I didn’t come up with this. I was shown how to do this by an esteemed college at work. I only tested this on Linux.
Introduction
Most (if not all) productive systems doing anything important will use more than 1 java thread. And when something goes crazy and your cpu usage is on 100%, it is hard to identify which thread(s) is/are causing this. Or so I thought. Until someone smarter than me showed me how it can be done. And here I will show you how to do it and you too can amaze your family and friends with your mad geek skillz.
A Test application
I have created a test application that you can also download/git-clone here:
https://github.com/srasul/java-thread-cpu
The test consists of several classes that include a thread that intentionally does a lot of work (aka uses cpu) and another threat that intentionally does very little. And ofcourse a main class that that runs it all. This application is to simulate a real-world application.
HeavyThread
This is the class that does some "heavy" work:
import java.security.MessageDigest;
import java.security.NoSuchAlgorithmException;
import java.util.UUID;
/**
* thread that does some heavy lifting
*
* @author srasul
*
*/
public class HeavyThread implements Runnable {
private long length;
public HeavyThread(long length) {
this.length = length;
new Thread(this).start();
}
@Override
public void run() {
while (true) {
String data = "";
// make some shit up
for (int i = 0; i < length; i++) {
data += UUID.randomUUID().toString();
}
MessageDigest digest;
try {
digest = MessageDigest.getInstance("MD5");
} catch (NoSuchAlgorithmException e) {
throw new RuntimeException(e);
}
// hash that shit
digest.update(data.getBytes());
}
}
}
LightThread
This is the class that does some "light" work. We do this so that we can differentiate threads within a running a jvm
import java.util.Random;
/**
* thread that does little work. just count & sleep
*
* @author srasul
*/
public class LightThread implements Runnable {
public LightThread() {
new Thread(this).start();
}
@Override
public void run() {
while (true) {
try {
Thread.sleep(new Random().nextInt(10));
} catch (InterruptedException e) {
e.printStackTrace();
}
}
}
}
StartThreads
This class starts the 1 heavy thread and 3 light threads and also prints out the PID of the currently running JVM
/**
* Hello world!
*/
public class StartThreads {
public static void main(String[] args) {
// lets start 1 heavy ...
new HeavyThread(1000);
System.out.println("started HeavyThread");
// ... and 3 light threads
new LightThread();
new LightThread();
new LightThread();
System.out.println("started 3 LightThread");
System.out.println("Current Java Process PID: " + ProcessHandle.current().pid());
}
}
Running this app
To run this, we can use the following maven command:
❯ mvn compile exec:java -Dexec.mainClass="StartThreads"
And Finally...
We now come to the point to identify the actual thread
First of all, notice that PID of the java process as printed by the StartThread class and the PID of the process in top that is using the most CPU:
Notice that our sample java application is indeed using up 100% of the CPU.
On a live system, this is your starting point: top and a running jvm.
First thing we do is enable "Threads view" in top.

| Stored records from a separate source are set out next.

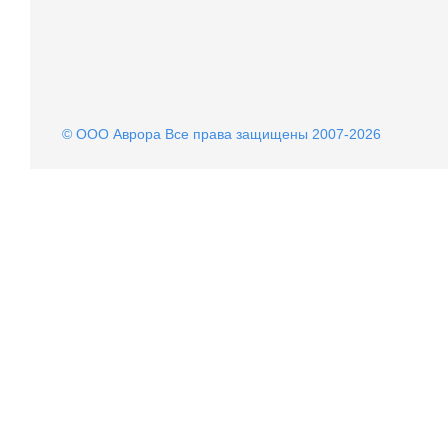
© OOO Аврора Все права защищены 2007-2026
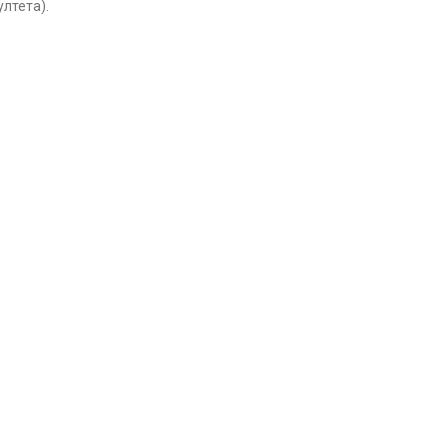
лтета).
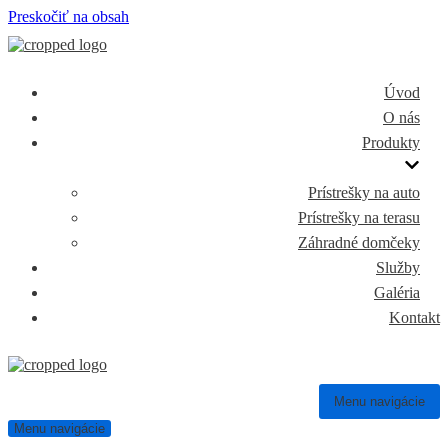
Preskočiť na obsah
Úvod
O nás
Produkty
Prístrešky na auto
Prístrešky na terasu
Záhradné domčeky
Služby
Galéria
Kontakt
Menu navigácie
Menu navigácie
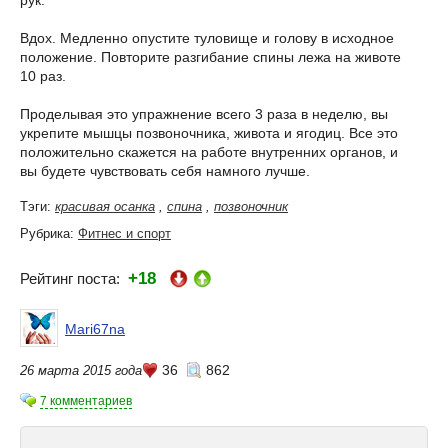
рук.
Вдох. Медленно опустите туловище и голову в исходное
положение. Повторите разгибание спины лежа на животе
10 раз.
Проделывая это упражнение всего 3 раза в неделю, вы
укрепите мышцы позвоночника, живота и ягодиц. Все это
положительно скажется на работе внутренних органов, и
вы будете чувствовать себя намного лучше.
Тэги:
красивая осанка
,
спина
,
позвоночник
Рубрика:
Фитнес и спорт
+18
Рейтинг поста:
Mari67na
36
862
26 марта 2015 года
7 комментариев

You can do this by pressing 'H' (shift-h) in top. Here is an excerpt from the top man page:
H :Threads-mode toggle
When this toggle is On, individual threads will be
displayed for all processes in all visible task windows.
Otherwise, top displays a summation of all threads in each
process.When we press H in top for our example, we will see something like this:
Notice that the PID is now the thread ID. And in the example above it is: 21298. Let's keep a note of this.

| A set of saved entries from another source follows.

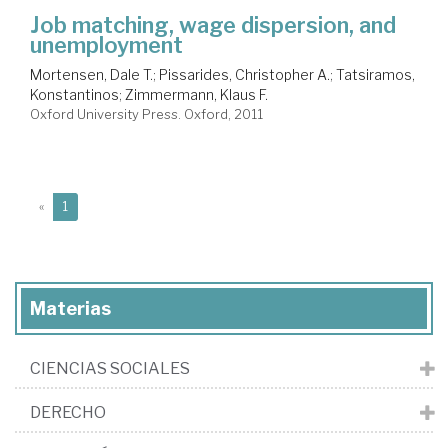
Job matching, wage dispersion, and
unemployment
Mortensen, Dale T.
;
Pissarides, Christopher A.
;
Tatsiramos,
Konstantinos
;
Zimmermann, Klaus F.
Oxford University Press. Oxford, 2011
(current)
«
1
Materias
CIENCIAS SOCIALES
DERECHO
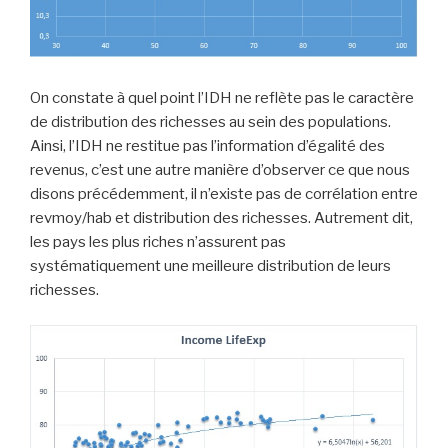
On constate à quel point l’IDH ne reflète pas le caractère
de distribution des richesses au sein des populations.
Ainsi, l’IDH ne restitue pas l’information d’égalité des
revenus, c’est une autre manière d’observer ce que nous
disons précédemment, il n’existe pas de corrélation entre
revmoy/hab et distribution des richesses. Autrement dit,
les pays les plus riches n’assurent pas
systématiquement une meilleure distribution de leurs
richesses.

Next, let us get a thread-dump of the running jvm. There are several ways we can do this: sending a kill -3 to the jvm process. Or using the jstack application that comes with the java sdk.
Since we know the PID of the jvm process, we will use this:
Now if we explore the output of jstack we will see our threads that are running:
Remember the top with Threads view? There we saw that the PID of the thread with the highest CPU usage was: 21298. And here can also see the that same thread and we can see from the stack trace that it is indeed the HeavyThread that is using the most CPU.
This trick also works with older jvms, but with one caveat: in the stack dump of older jvms, the thread ID is in HEX. So you will need to convert from hex to binary in order to link the PID in top's Threads view and the thread's 'nid' in the thread dump.
TL;DR
- run top
- press H to enable Threads view
- note the PID of the thread that using up all the CPU
- get a thread dump of the running jvm process
- match the PID of the thread with the ID or nid of the thread in the dump
- nid of the thread may be in HEX, so convert it to binary if needed.